BerkleeICE Aims to Solve Music Licensing Issues in Unprecedented Industry Partnership
Announcing the Open Music Initiative
The Berklee Institute for Creative Entrepreneurship (BerkleeICE) has recently brokered a collaboration previously unheard of in the music industry aimed at addressing a major issue that has plagued the industry throughout the digital era: music licensing. The partnership, dubbed the Open Music Initiative (OMI), pairs the academy (Berklee, the MIT Media Lab) and consultants (IDEO) with the world's leading record labels and music services—including Universal, Sony, BMG, Warner, Spotify, Pandora, and Soundcloud, among many others—to tackle the issue in an innovative and holistic fashion. Put simply, OMI will dramatically simplify the way that music creators and rights owners are identified and compensated.

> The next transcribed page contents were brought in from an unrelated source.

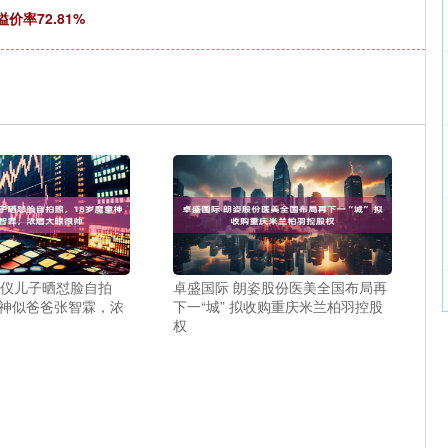
价率72.81%
咏仪儿子晒怼脸自拍
卓盛国际 朗姿股份医美全国布局再
童神似爸爸张智霖，浓
下一“城” 拟收购重庆米兰柏羽控股
权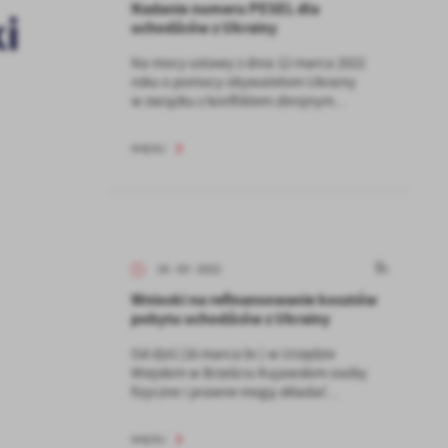
Nadanie numeru PESEL dla
i
uchodźców z Ukrainy
Na mocy ustawy z dnia 12 marca 2022
roku o pomocy obywatelom Ukrainy
w związku z konfliktem zbrojnym...
WIĘCEJ
16 - 03 - 2022
Wnioski na refinansowanie kosztów
pobytu uchodźców z Ukrainy
Od dziś (16 marca br.) w Urzędzie
Miejskim w Brześciu Kujawskim osoby
fizyczne i prawne mogą składać...
WIĘCEJ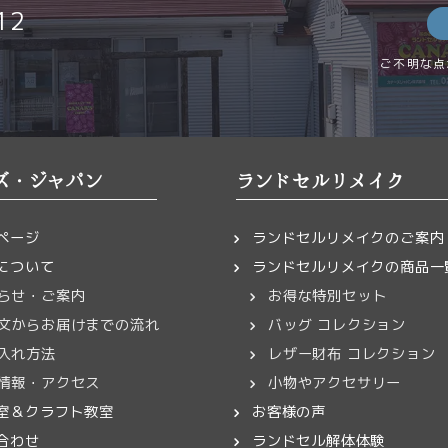
12
ご不明な点
ズ・ジャパン
ランドセルリメイク
ページ
ランドセルリメイクのご案内
について
ランドセルリメイクの商品一
らせ・ご案内
お得な特別セット
文からお届けまでの流れ
バッグ コレクション
入れ方法
レザー財布 コレクション
情報・アクセス
小物やアクセサリー
室＆クラフト教室
お客様の声
合わせ
ランドセル解体体験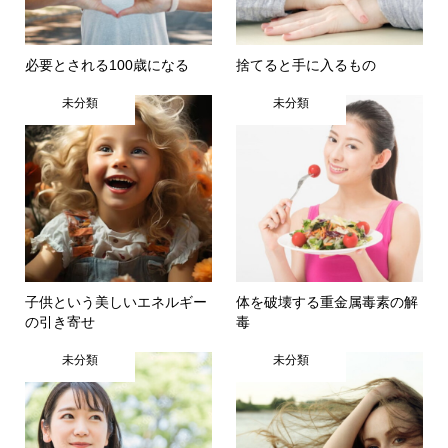
必要とされる100歳になる
捨てると手に入るもの
未分類
未分類
子供という美しいエネルギー
体を破壊する重金属毒素の解
の引き寄せ
毒
未分類
未分類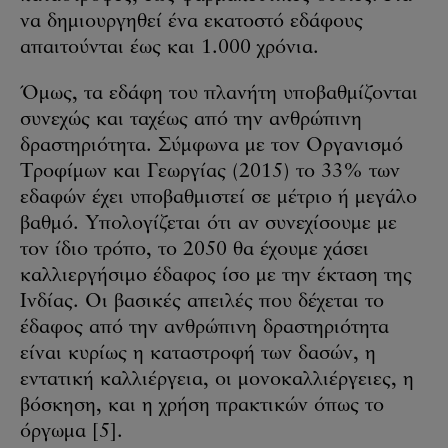
να δημιουργηθεί ένα εκατοστό εδάφους
απαιτούνται έως και 1.000 χρόνια.
Όμως, τα εδάφη του πλανήτη υποβαθμίζονται
συνεχώς και ταχέως από την ανθρώπινη
δραστηριότητα. Σύμφωνα με τον Οργανισμό
Τροφίμων και Γεωργίας (2015) το 33% των
εδαφών έχει υποβαθμιστεί σε μέτριο ή μεγάλο
βαθμό. Υπολογίζεται ότι αν συνεχίσουμε με
τον ίδιο τρόπο, το 2050 θα έχουμε χάσει
καλλιεργήσιμο έδαφος ίσο με την έκταση της
Ινδίας. Οι βασικές απειλές που δέχεται το
έδαφος από την ανθρώπινη δραστηριότητα
είναι κυρίως η καταστροφή των δασών, η
εντατική καλλιέργεια, οι μονοκαλλιέργειες, η
βόσκηση, και η χρήση πρακτικών όπως το
όργωμα [5].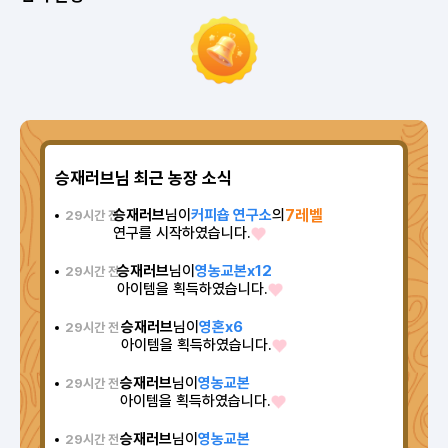
승재러브님 최근 농장 소식
승재러브
님이
커피숍 연구소
의
7레벨
29시간 전
연구를 시작하였습니다.
승재러브
님이
영농교본x12
29시간 전
아이템을 획득하였습니다.
승재러브
님이
영혼x6
29시간 전
아이템을 획득하였습니다.
승재러브
님이
영농교본
29시간 전
아이템을 획득하였습니다.
승재러브
님이
영농교본
29시간 전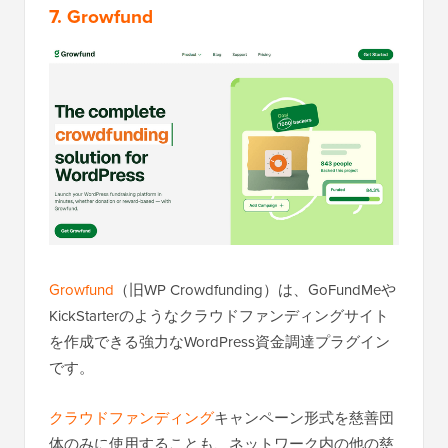
7. Growfund
Growfund
（旧WP Crowdfunding）は、GoFundMeや
KickStarterのようなクラウドファンディングサイト
を作成できる強力なWordPress資金調達プラグイン
です。
クラウドファンディング
キャンペーン形式を慈善団
体のみに使用することも、ネットワーク内の他の慈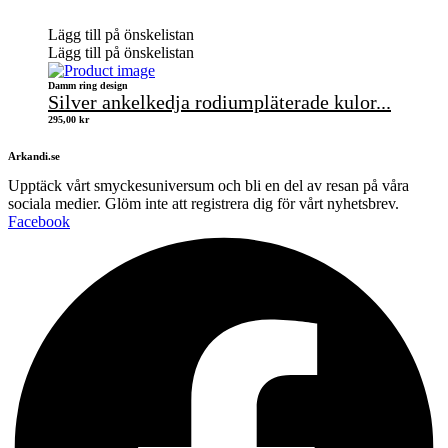
Lägg till på önskelistan
Lägg till på önskelistan
Damm ring design
Silver ankelkedja rodiumpläterade kulor...
295,00
kr
Arkandi.se
Upptäck vårt smyckesuniversum och bli en del av resan på våra
sociala medier. Glöm inte att registrera dig för vårt nyhetsbrev.
Facebook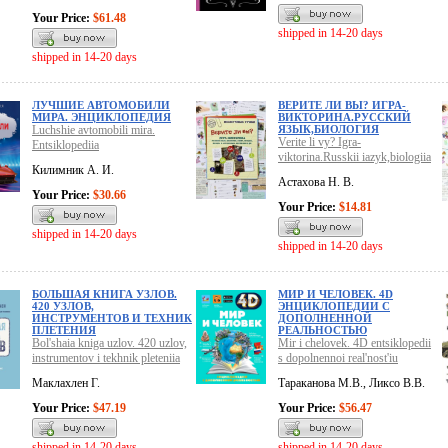
Your Price:
$61.48
shipped in 14-20 days
shipped in 14-20 days
ЛУЧШИЕ АВТОМОБИЛИ
ВЕРИТЕ ЛИ ВЫ? ИГРА-
МИРА. ЭНЦИКЛОПЕДИЯ
ВИКТОРИНА.РУССКИЙ
Luchshie avtomobili mira.
ЯЗЫК,БИОЛОГИЯ
Verite li vy? Igra-
Entsiklopediia
viktorina.Russkii iazyk,biologiia
Килимник А. И.
Астахова Н. В.
Your Price:
$30.66
Your Price:
$14.81
shipped in 14-20 days
shipped in 14-20 days
БОЛЬШАЯ КНИГА УЗЛОВ.
МИР И ЧЕЛОВЕК. 4D
420 УЗЛОВ,
ЭНЦИКЛОПЕДИИ С
ИНСТРУМЕНТОВ И ТЕХНИК
ДОПОЛНЕННОЙ
ПЛЕТЕНИЯ
РЕАЛЬНОСТЬЮ
Bol'shaia kniga uzlov. 420 uzlov,
Mir i chelovek. 4D entsiklopedii
instrumentov i tekhnik pleteniia
s dopolnennoi real'nost'iu
Маклахлен Г.
Тараканова М.В., Ликсо В.В.
Your Price:
$47.19
Your Price:
$56.47
shipped in 14-20 days
shipped in 14-20 days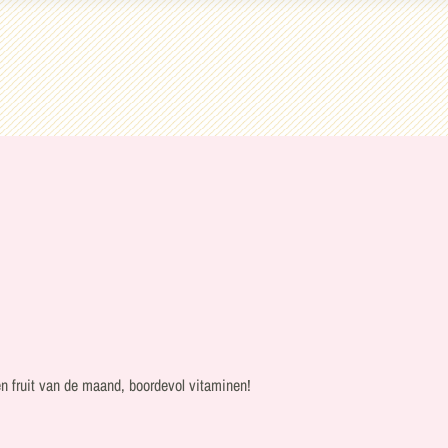
n fruit van de maand, boordevol vitaminen!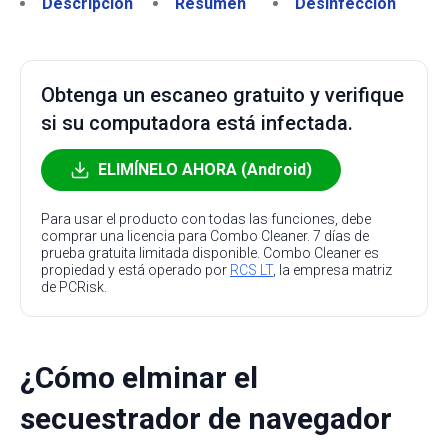
Descripción
Resumen
Desinfección
Obtenga un escaneo gratuito y verifique
si su computadora está infectada.
ELIMÍNELO AHORA (Android)
Para usar el producto con todas las funciones, debe
comprar una licencia para Combo Cleaner. 7 días de
prueba gratuita limitada disponible. Combo Cleaner es
propiedad y está operado por
RCS LT
, la empresa matriz
de PCRisk.
¿Cómo elminar el
secuestrador de navegador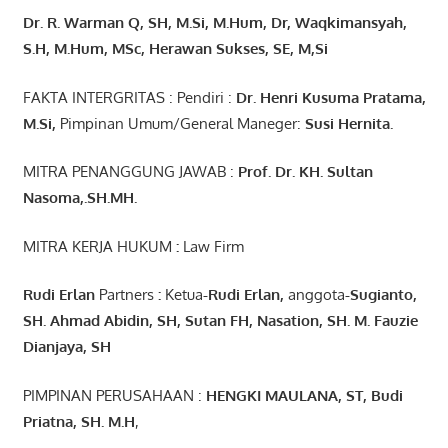
Dr. R. Warman Q, SH, M.Si, M.Hum
,
Dr, Waqkimansyah,
S.H, M.Hum, MSc
,
Herawan Sukses, SE, M,Si
FAKTA INTERGRITAS : Pendiri :
Dr. Henri
Kusuma
Pratama,
M.Si
,
Pimpinan Umum/General Maneger:
Susi
Hernita.
MITRA PENANGGUNG JAWAB :
Prof. Dr. KH. Sultan
Nasoma,.SH.MH.
MITRA KERJA HUKUM
:
Law Firm
Rudi Erlan
Partners
:
Ketua
-Rudi
Erlan
,
anggota
-Sugianto
,
SH. Ahmad
Abidin
, SH,
Sutan
FH,
Nasation
, SH. M.
Fauzie
Dianjaya
, SH
PIMPINAN PERUSAHAAN :
HENGKI MAULANA, ST
, Budi
Pr
iatna
, SH
. M.H
,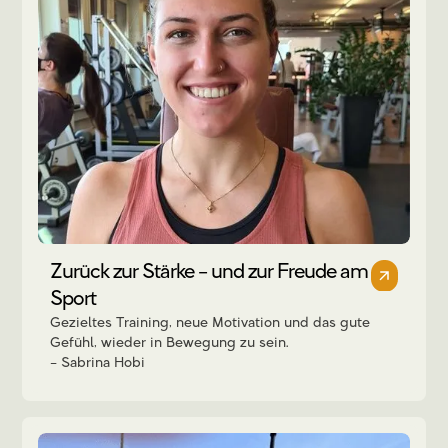
Zurück zur Stärke – und zur Freude am
Sport
Gezieltes Training, neue Motivation und das gute
Gefühl, wieder in Bewegung zu sein.
Sabrina Hobi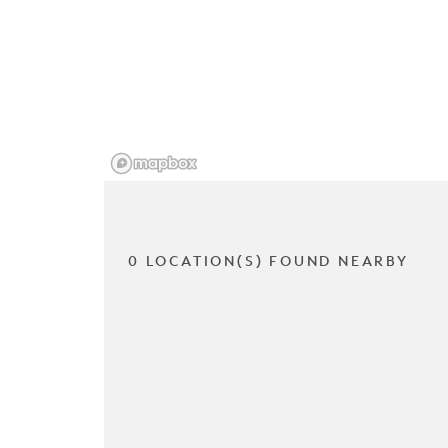
0 LOCATION(S) FOUND NEARBY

Turning Struggle into Opportunity
Panos Panay, founding managing director of BerkleeICE and cofounder of OMI, points out the paradox OMI aims to address: in an age where music is more widely created, disseminated, and enjoyed, "incomes for all those involved in the music-making and producing process have dropped precipitously in the last two decades," Panay says. Rather than seeing this as an impasse, Panay views this as a chance to innovate. In a recent blog post, he notes that this is "an opportunity to jointly modernize the framework on which our business operates so that we can all reap the benefits of tomorrow."